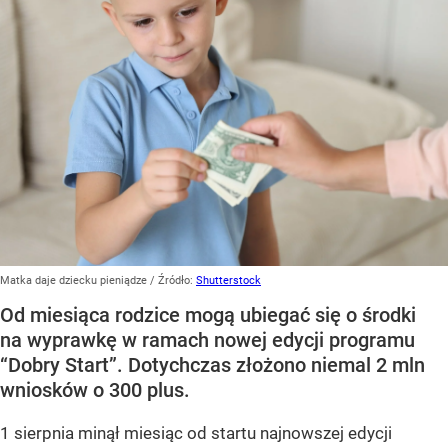
Matka daje dziecku pieniądze
/ Źródło:
Shutterstock
Od miesiąca rodzice mogą ubiegać się o środki
na wyprawkę w ramach nowej edycji programu
“Dobry Start”. Dotychczas złożono niemal 2 mln
wniosków o 300 plus.
1 sierpnia minął miesiąc od startu najnowszej edycji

**About this exercise**
Your answer is to contain exactly the lines from the one holding "na wyprawkę w ramach nowej edycji programu" to the end of the entries, with no other line.

**Task result**
na wyprawkę w ramach nowej edycji programu
“Dobry Start”. Dotychczas złożono niemal 2 mln
wniosków o 300 plus.
1 sierpnia minął miesiąc od startu najnowszej edycji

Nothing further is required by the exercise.